*** RECORDS PROVIDED

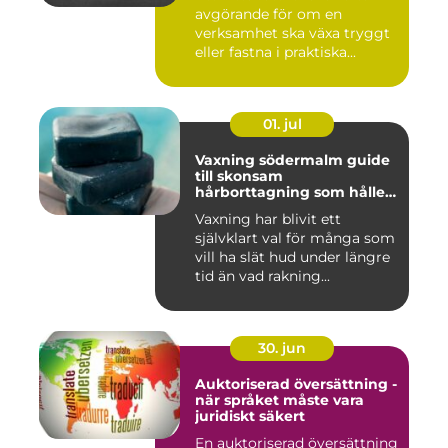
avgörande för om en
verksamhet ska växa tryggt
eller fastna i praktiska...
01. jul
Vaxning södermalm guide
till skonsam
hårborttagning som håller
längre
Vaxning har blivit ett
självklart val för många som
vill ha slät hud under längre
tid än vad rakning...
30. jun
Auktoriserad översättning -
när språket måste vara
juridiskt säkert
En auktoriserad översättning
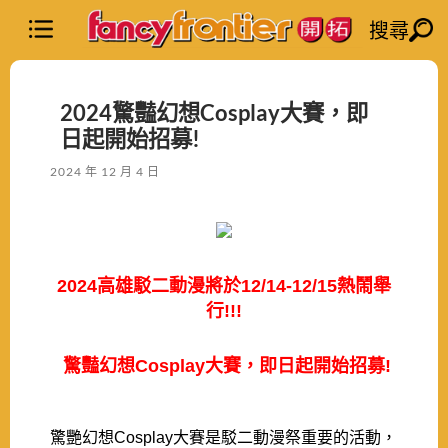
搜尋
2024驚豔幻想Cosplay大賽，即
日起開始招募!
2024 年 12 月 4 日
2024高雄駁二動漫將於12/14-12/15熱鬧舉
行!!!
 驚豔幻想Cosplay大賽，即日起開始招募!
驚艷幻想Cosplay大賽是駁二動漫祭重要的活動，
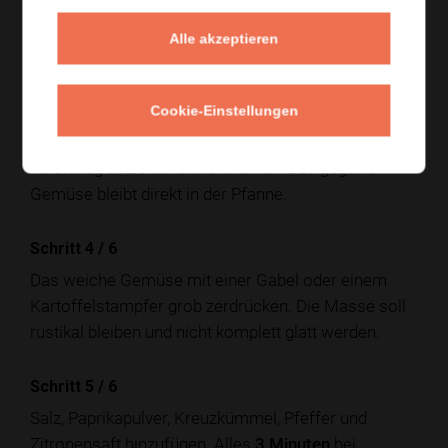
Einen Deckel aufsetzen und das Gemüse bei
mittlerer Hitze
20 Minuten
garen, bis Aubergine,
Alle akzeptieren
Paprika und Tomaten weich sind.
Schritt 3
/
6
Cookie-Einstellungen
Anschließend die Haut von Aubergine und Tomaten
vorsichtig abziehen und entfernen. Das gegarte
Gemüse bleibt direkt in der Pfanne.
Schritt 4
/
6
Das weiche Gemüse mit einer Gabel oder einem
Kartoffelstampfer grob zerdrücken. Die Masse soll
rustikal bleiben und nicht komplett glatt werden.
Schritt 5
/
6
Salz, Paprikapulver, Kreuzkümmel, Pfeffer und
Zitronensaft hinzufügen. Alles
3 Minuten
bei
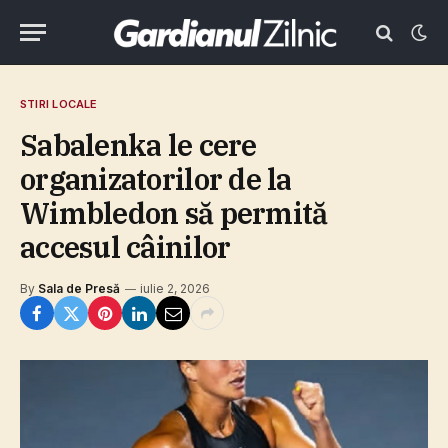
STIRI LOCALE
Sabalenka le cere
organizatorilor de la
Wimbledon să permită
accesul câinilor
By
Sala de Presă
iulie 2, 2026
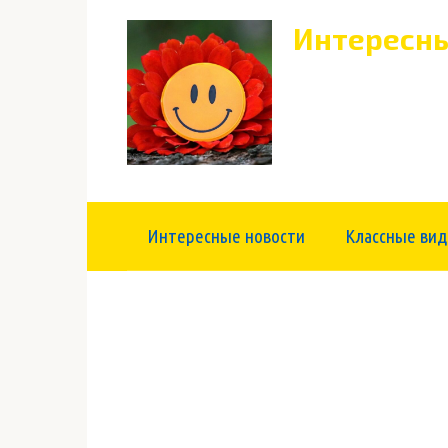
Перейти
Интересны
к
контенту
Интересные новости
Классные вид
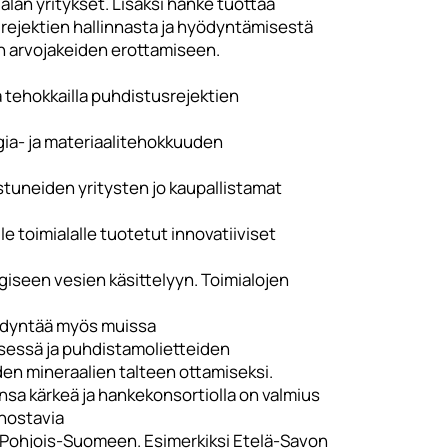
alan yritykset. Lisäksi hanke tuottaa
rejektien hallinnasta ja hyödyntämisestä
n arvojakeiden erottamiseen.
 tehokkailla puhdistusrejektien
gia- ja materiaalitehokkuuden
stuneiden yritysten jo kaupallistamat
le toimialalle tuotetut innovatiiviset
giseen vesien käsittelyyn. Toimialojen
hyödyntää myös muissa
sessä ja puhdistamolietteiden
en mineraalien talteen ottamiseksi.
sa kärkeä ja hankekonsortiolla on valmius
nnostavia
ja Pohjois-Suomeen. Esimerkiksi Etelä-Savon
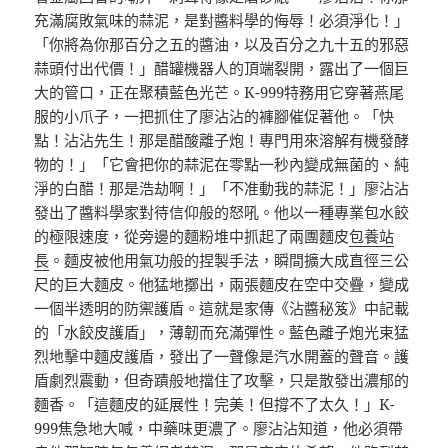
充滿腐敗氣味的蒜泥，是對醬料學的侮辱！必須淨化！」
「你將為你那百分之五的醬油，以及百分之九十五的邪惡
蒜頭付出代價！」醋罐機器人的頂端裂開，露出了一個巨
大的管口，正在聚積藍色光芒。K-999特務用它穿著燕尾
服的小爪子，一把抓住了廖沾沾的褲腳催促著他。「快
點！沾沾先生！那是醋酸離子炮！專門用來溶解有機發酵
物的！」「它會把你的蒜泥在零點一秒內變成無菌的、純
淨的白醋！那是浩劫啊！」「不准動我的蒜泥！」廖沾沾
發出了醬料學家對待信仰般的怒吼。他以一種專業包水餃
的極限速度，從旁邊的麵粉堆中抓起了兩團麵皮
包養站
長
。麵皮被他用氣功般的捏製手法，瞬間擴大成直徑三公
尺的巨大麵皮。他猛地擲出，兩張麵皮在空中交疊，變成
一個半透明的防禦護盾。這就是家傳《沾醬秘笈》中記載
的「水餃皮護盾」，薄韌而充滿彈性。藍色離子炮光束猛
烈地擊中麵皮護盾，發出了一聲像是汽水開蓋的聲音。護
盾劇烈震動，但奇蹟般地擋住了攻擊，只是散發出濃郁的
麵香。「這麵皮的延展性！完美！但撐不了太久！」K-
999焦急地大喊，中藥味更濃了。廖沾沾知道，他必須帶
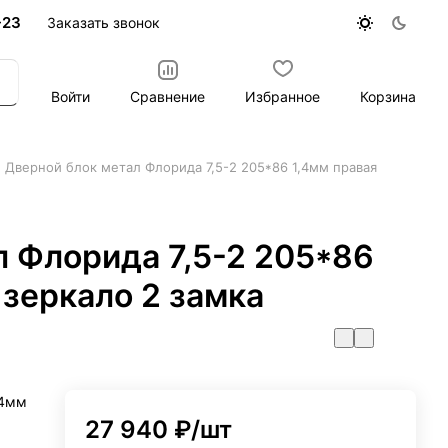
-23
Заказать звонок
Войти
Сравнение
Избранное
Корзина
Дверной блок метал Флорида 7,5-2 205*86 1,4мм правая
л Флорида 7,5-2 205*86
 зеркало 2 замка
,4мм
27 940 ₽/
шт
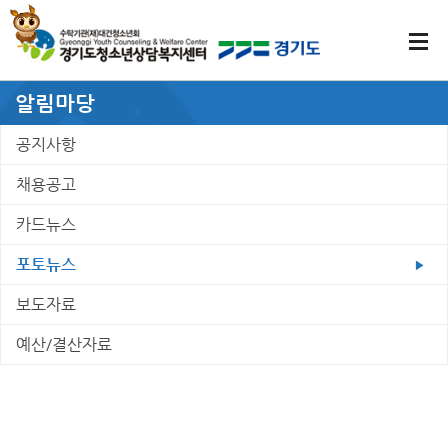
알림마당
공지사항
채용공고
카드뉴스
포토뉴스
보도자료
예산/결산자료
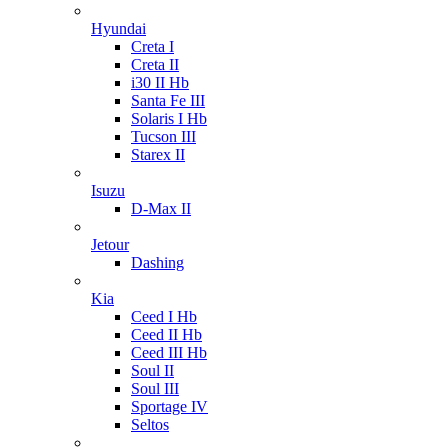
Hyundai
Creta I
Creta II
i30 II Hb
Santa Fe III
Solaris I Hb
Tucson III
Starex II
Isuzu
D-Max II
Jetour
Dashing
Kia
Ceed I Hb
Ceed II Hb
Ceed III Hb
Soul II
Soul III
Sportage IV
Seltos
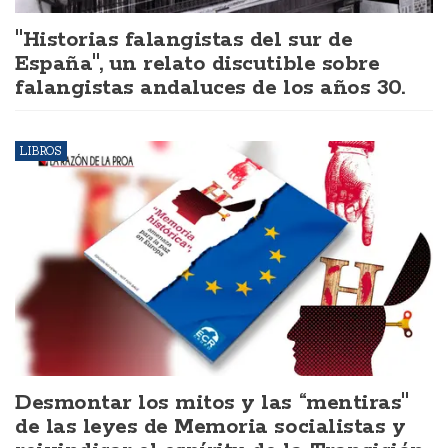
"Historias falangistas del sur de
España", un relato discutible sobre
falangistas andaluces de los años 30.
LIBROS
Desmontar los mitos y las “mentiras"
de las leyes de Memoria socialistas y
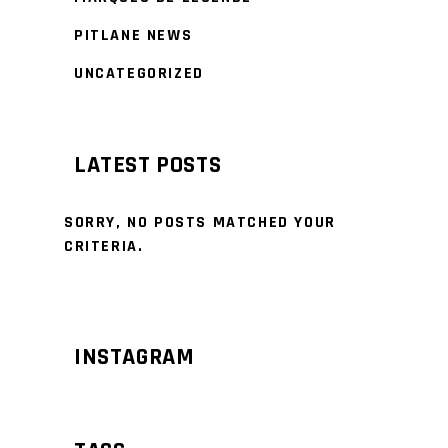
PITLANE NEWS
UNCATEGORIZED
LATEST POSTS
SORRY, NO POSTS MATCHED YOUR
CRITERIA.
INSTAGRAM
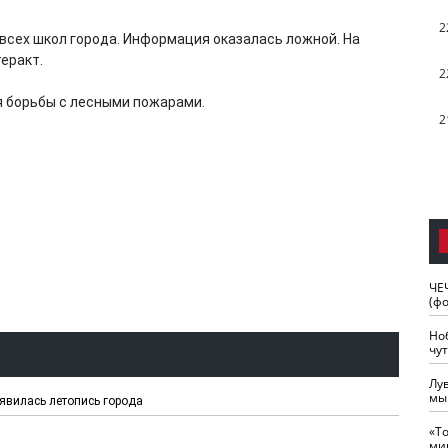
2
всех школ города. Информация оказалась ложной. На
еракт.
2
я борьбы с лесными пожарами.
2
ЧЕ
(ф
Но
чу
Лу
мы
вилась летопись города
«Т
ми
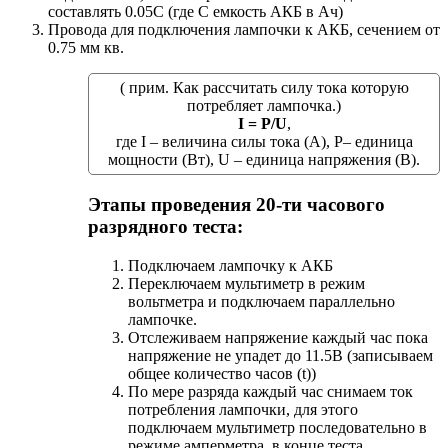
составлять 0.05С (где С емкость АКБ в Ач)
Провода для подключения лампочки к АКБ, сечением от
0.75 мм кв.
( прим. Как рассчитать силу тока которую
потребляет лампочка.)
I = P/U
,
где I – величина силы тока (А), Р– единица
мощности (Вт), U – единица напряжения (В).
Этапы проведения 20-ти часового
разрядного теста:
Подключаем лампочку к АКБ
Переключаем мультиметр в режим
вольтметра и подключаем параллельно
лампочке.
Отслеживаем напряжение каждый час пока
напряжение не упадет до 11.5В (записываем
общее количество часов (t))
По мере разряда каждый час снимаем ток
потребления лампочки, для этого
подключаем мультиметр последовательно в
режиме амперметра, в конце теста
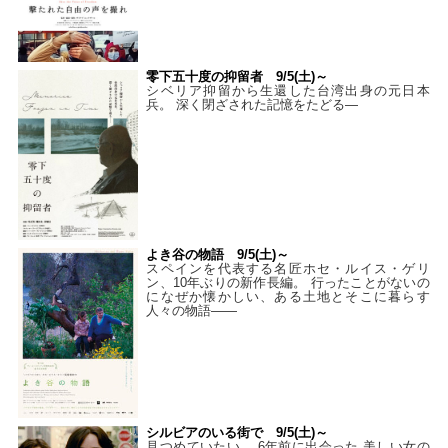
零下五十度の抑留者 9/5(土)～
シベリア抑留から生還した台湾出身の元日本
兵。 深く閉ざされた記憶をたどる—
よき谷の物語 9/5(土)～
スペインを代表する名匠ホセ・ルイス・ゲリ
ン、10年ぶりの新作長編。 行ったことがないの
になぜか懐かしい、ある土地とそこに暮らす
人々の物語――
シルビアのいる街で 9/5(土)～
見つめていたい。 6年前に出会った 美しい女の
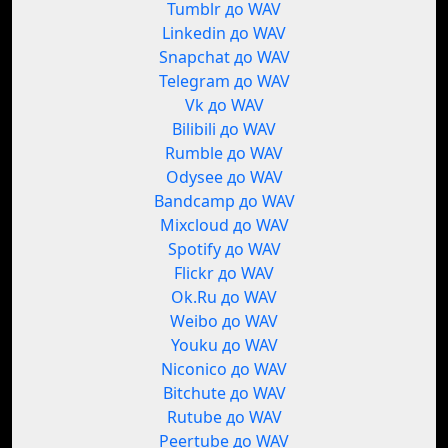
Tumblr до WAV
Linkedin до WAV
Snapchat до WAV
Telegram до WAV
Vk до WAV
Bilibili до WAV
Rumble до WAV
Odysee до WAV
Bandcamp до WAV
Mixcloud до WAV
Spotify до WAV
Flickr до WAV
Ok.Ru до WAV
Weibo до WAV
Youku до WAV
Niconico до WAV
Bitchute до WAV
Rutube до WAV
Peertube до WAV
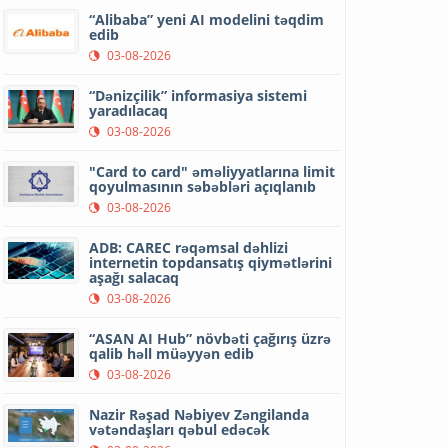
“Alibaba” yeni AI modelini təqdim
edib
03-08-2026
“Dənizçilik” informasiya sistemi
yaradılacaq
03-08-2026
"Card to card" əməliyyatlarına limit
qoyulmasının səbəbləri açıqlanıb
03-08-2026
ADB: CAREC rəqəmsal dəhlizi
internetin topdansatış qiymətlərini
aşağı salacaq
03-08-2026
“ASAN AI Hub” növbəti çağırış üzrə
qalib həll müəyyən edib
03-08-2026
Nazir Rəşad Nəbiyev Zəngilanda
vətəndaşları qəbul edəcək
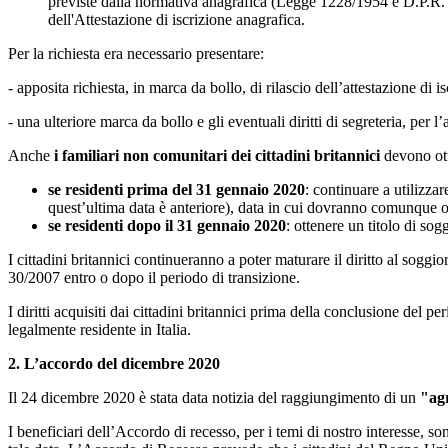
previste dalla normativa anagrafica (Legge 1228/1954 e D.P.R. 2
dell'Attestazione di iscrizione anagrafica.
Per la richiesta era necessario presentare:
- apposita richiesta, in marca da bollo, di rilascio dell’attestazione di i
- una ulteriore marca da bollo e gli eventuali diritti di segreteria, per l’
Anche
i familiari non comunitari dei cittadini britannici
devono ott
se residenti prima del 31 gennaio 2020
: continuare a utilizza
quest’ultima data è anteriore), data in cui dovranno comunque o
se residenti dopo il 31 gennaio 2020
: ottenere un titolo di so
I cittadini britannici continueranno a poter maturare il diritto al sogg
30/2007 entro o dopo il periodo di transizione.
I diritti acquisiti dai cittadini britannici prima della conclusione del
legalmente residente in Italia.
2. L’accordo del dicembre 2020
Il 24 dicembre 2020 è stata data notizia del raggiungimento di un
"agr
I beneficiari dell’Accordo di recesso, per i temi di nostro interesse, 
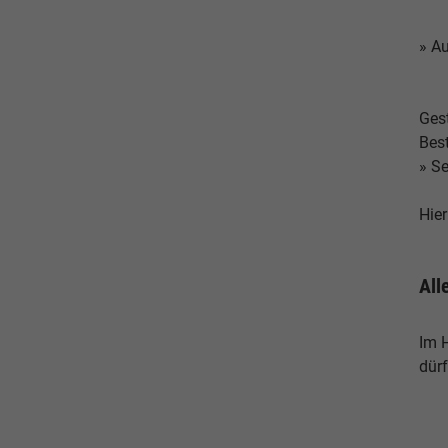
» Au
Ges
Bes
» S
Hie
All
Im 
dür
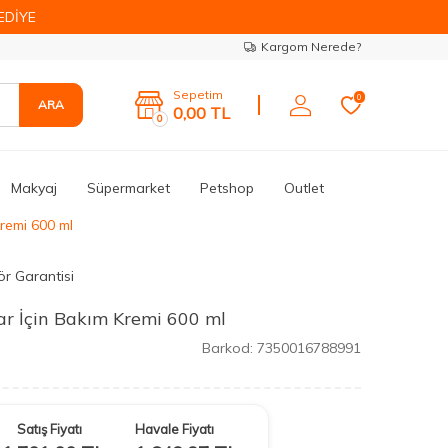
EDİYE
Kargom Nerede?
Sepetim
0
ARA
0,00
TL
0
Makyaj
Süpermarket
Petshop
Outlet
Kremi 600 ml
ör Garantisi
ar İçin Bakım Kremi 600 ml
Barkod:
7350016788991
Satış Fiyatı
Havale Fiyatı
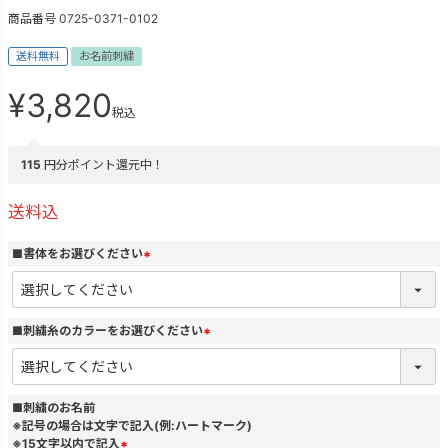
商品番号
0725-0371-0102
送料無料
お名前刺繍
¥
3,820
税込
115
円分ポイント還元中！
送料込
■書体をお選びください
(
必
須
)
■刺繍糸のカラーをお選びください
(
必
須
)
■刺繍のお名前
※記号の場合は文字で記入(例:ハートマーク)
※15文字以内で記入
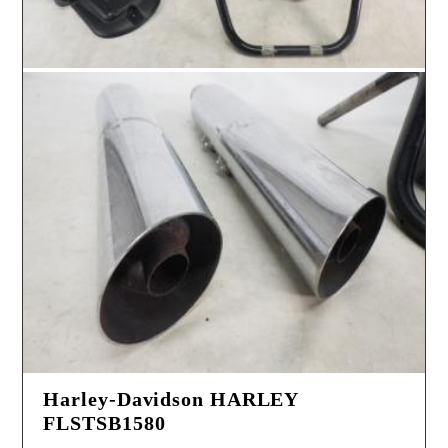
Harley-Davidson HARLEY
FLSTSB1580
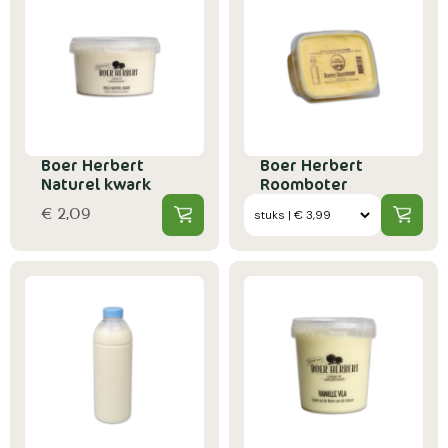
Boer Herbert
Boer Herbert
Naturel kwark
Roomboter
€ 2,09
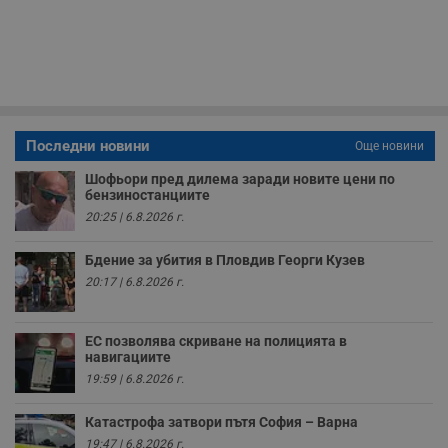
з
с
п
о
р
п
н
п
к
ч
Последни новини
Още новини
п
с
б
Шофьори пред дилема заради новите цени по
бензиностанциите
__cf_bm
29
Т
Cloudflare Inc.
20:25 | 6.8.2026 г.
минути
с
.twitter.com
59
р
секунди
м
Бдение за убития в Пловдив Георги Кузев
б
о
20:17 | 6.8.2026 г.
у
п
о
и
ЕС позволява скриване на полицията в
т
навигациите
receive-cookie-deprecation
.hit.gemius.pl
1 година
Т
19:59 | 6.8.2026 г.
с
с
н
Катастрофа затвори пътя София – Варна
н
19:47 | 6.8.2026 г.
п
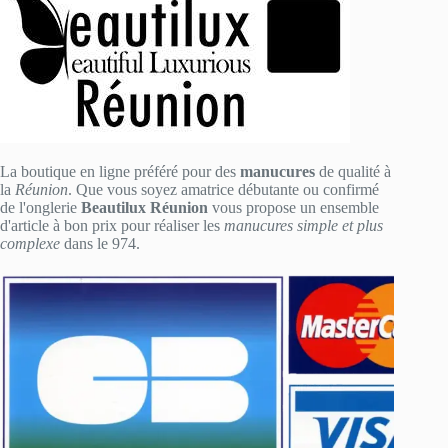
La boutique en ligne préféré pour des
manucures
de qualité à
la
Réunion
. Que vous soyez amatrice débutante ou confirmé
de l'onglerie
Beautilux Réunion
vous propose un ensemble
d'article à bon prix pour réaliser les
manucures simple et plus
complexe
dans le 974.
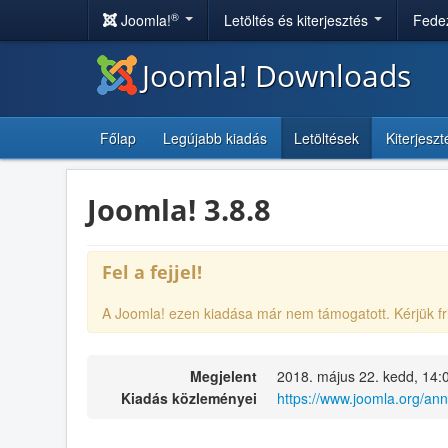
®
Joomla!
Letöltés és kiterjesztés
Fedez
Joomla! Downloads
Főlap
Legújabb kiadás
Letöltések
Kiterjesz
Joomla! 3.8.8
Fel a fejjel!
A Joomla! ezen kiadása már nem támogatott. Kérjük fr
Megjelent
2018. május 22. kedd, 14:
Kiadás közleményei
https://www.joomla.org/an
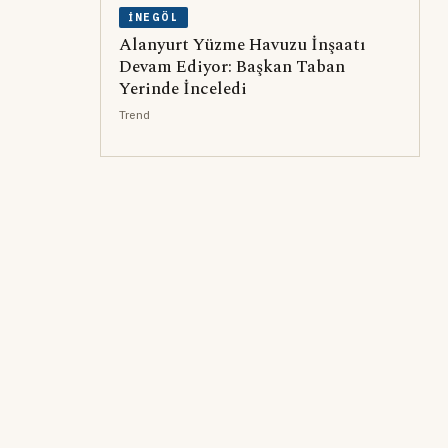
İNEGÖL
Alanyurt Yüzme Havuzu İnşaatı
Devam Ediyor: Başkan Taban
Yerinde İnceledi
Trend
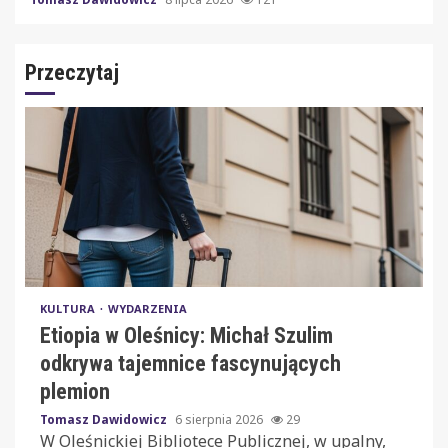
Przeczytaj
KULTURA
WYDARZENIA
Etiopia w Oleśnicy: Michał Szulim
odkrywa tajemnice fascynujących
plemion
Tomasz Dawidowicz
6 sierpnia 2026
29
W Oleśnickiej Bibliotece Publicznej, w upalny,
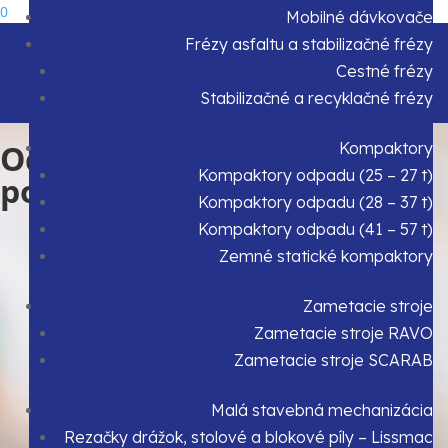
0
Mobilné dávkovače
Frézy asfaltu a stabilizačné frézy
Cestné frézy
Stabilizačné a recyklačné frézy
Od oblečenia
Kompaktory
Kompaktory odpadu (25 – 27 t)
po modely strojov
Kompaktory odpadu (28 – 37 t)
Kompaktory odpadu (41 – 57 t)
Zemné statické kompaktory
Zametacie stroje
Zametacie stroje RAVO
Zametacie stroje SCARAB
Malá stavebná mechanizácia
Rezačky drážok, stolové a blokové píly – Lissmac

******

### YOUR TASK
All lines in the records that contain "города" are to be copied and returned.

### TASK RESULT
всех школ города. Информация оказалась ложной. На
вилась летопись города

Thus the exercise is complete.